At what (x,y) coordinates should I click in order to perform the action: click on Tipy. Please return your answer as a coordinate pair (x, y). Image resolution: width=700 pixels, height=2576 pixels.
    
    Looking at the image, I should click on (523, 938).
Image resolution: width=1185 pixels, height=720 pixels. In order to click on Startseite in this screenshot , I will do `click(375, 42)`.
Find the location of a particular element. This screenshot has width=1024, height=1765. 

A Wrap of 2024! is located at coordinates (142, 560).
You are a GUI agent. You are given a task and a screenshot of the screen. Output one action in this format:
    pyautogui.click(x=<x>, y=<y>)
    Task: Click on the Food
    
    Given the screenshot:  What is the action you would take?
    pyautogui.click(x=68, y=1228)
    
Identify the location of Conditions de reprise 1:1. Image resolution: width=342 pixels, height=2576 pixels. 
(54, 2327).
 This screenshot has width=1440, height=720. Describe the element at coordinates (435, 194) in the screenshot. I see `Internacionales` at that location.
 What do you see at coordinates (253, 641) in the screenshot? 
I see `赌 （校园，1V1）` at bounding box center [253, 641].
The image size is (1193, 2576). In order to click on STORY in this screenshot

### Exercise prompt:
Set down all of the data above again, exactly.

### Response:
At what (x,y) coordinates should I click in order to perform the action: click on Tipy. Please return your answer as a coordinate pair (x, y). Image resolution: width=700 pixels, height=2576 pixels.
    
    Looking at the image, I should click on (523, 938).
Image resolution: width=1185 pixels, height=720 pixels. In order to click on Startseite in this screenshot , I will do `click(375, 42)`.
Find the location of a particular element. This screenshot has width=1024, height=1765. 

A Wrap of 2024! is located at coordinates (142, 560).
You are a GUI agent. You are given a task and a screenshot of the screen. Output one action in this format:
    pyautogui.click(x=<x>, y=<y>)
    Task: Click on the Food
    
    Given the screenshot:  What is the action you would take?
    pyautogui.click(x=68, y=1228)
    
Identify the location of Conditions de reprise 1:1. Image resolution: width=342 pixels, height=2576 pixels. 
(54, 2327).
 This screenshot has width=1440, height=720. Describe the element at coordinates (435, 194) in the screenshot. I see `Internacionales` at that location.
 What do you see at coordinates (253, 641) in the screenshot? 
I see `赌 （校园，1V1）` at bounding box center [253, 641].
The image size is (1193, 2576). In order to click on STORY in this screenshot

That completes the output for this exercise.